● AIM OF THE EXERCISE: Give an exact copy of the data that follows, but none of its pictures.

● SUPPLIED MATERIAL:
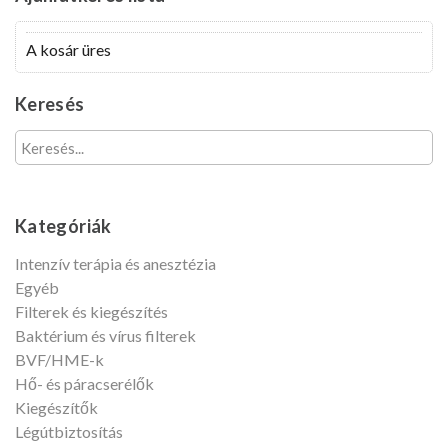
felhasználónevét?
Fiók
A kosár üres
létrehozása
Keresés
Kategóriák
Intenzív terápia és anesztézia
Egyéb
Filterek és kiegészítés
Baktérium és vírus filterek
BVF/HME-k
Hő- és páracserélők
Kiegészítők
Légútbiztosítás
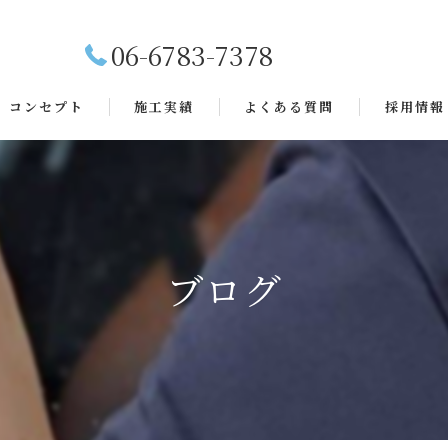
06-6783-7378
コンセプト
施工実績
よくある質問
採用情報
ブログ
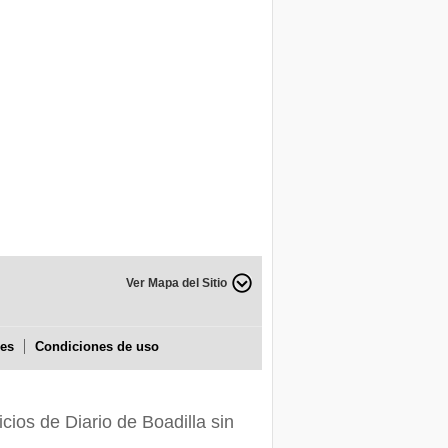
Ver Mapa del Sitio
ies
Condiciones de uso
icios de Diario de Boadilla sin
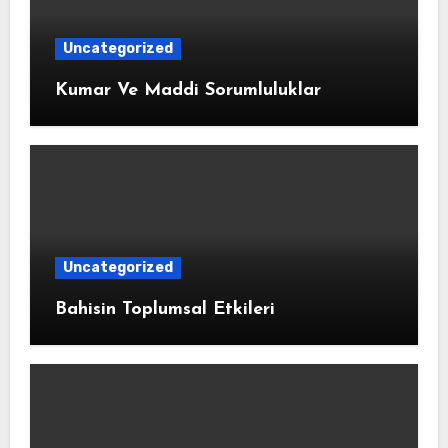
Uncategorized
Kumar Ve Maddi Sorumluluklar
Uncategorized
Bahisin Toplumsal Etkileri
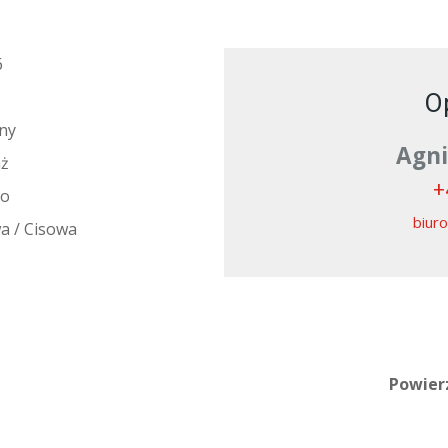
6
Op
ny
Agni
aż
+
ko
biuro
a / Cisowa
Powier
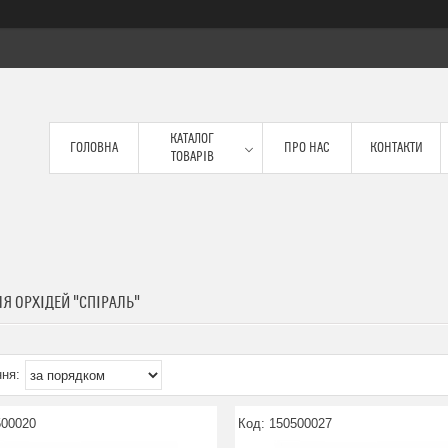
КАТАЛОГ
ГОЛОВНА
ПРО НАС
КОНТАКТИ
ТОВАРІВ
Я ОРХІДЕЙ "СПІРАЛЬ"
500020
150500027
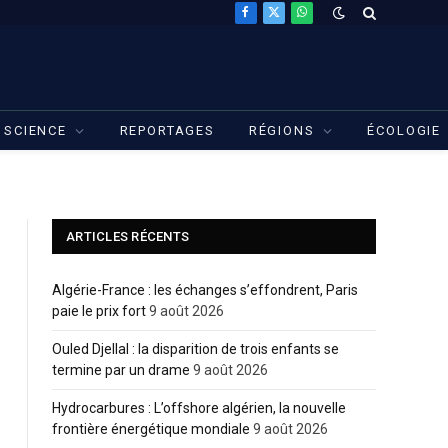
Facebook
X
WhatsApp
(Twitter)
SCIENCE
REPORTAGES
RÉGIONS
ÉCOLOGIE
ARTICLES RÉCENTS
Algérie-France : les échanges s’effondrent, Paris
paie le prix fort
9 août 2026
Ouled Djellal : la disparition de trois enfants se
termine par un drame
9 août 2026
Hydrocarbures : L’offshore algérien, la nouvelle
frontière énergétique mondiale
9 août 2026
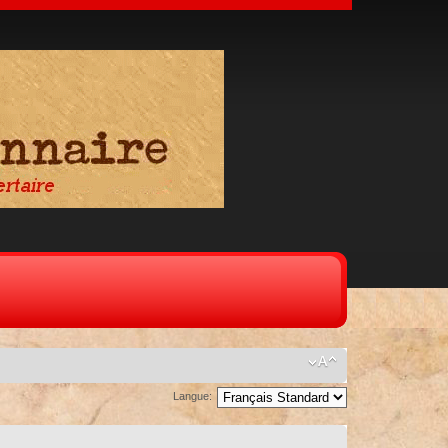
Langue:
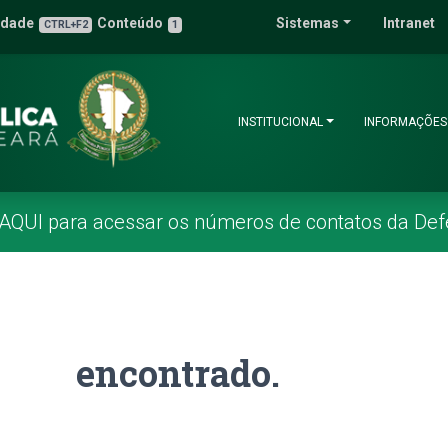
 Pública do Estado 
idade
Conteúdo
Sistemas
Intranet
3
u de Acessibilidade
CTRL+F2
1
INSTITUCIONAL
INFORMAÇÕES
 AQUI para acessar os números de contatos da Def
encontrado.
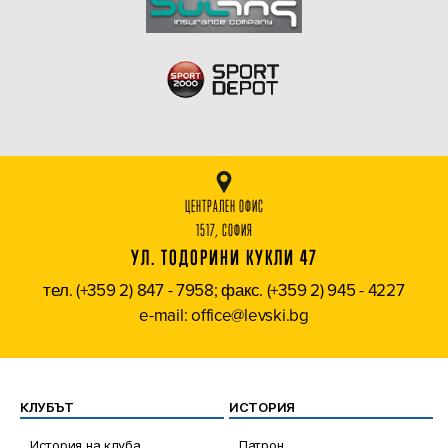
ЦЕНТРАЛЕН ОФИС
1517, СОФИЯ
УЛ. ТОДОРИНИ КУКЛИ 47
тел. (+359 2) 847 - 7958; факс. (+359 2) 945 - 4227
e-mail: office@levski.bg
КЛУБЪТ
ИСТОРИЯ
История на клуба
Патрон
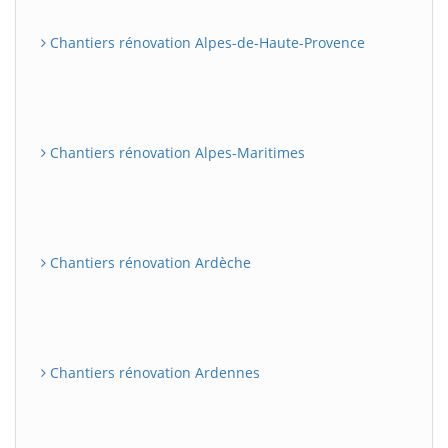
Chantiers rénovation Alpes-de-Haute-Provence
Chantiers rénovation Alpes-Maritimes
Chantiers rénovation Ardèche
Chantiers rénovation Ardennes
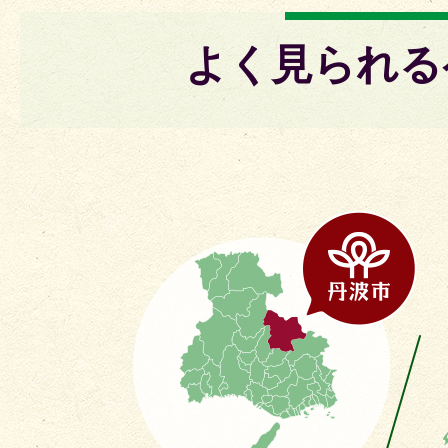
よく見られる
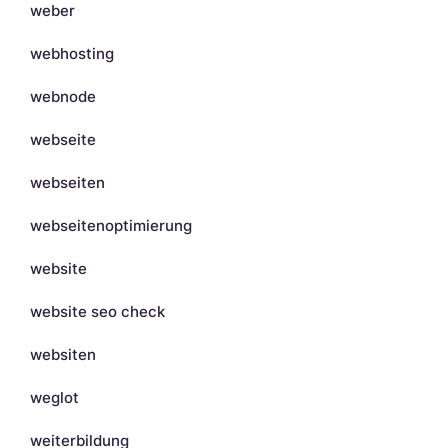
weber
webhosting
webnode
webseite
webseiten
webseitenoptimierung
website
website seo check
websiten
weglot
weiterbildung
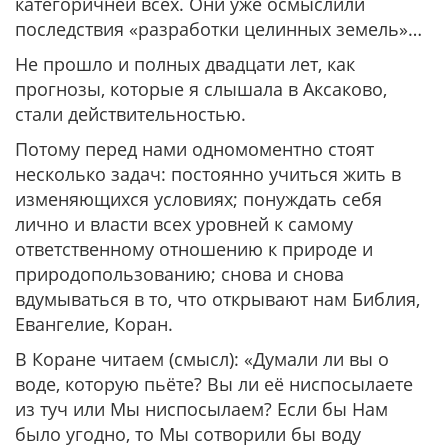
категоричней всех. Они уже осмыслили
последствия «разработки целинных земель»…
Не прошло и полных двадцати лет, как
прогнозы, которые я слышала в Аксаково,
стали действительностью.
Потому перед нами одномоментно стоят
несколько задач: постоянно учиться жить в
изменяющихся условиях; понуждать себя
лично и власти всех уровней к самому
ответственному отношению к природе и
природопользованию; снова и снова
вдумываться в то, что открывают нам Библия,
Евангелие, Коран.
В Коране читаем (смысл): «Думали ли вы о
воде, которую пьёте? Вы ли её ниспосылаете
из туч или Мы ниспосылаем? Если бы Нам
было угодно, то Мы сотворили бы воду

● ANSWER TO THE EXERCISE:
felhasználónevét?
Fiók
A kosár üres
létrehozása
Keresés
Kategóriák
Intenzív terápia és anesztézia
Egyéb
Filterek és kiegészítés
Baktérium és vírus filterek
BVF/HME-k
Hő- és páracserélők
Kiegészítők
Légútbiztosítás
06-6783-7378
コンセプト
施工実績
よくある質問
採用情報
ブログ
Ver Mapa del Sitio
ies
Condiciones de uso
icios de Diario de Boadilla sin
Uncategorized
Kumar Ve Maddi Sorumluluklar
Uncategorized
Bahisin Toplumsal Etkileri
6
Op
ny
Agni
aż
+
ko
biuro
a / Cisowa
Powier
КАТАЛОГ
ГОЛОВНА
ПРО НАС
КОНТАКТИ
ТОВАРІВ
Я ОРХІДЕЙ "СПІРАЛЬ"
500020
150500027
Facebook
X
WhatsApp
(Twitter)
SCIENCE
REPORTAGES
RÉGIONS
ÉCOLOGIE
ARTICLES RÉCENTS
Algérie-France : les échanges s’effondrent, Paris
paie le prix fort
9 août 2026
Ouled Djellal : la disparition de trois enfants se
termine par un drame
9 août 2026
Hydrocarbures : L’offshore algérien, la nouvelle
frontière énergétique mondiale
9 août 2026
Langue:
 Pública do Estado 
idade
Conteúdo
Sistemas
Intranet
3
u de Acessibilidade
CTRL+F2
1
INSTITUCIONAL
INFORMAÇÕES
 AQUI para acessar os números de contatos da Def
encontrado.
ЦЕНТРАЛЕН ОФИС
1517, СОФИЯ
УЛ. ТОДОРИНИ КУКЛИ 47
тел. (+359 2) 847 - 7958; факс. (+359 2) 945 - 4227
e-mail: office@levski.bg
КЛУБЪТ
ИСТОРИЯ
История на клуба
Патрон
Chantiers rénovation Alpes-de-Haute-Provence
Chantiers rénovation Alpes-Maritimes
Chantiers rénovation Ardèche
Chantiers rénovation Ardennes
よく見られる
weber
webhosting
webnode
webseite
webseiten
webseitenoptimierung
website
website seo check
websiten
weglot
weiterbildung
категоричней всех. Они уже осмыслили
последствия «разработки целинных земель»…
Не прошло и полных двадцати лет, как
прогнозы, которые я слышала в Аксаково,
стали действительностью.
Потому перед нами одномоментно стоят
несколько задач: постоянно учиться жить в
изменяющихся условиях; понуждать себя
лично и власти всех уровней к самому
ответственному отношению к природе и
природопользованию; снова и снова
вдумываться в то, что открывают нам Библия,
Евангелие, Коран.
В Коране читаем (смысл): «Думали ли вы о
воде, которую пьёте? Вы ли её ниспосылаете
из туч или Мы ниспосылаем? Если бы Нам
было угодно, то Мы сотворили бы воду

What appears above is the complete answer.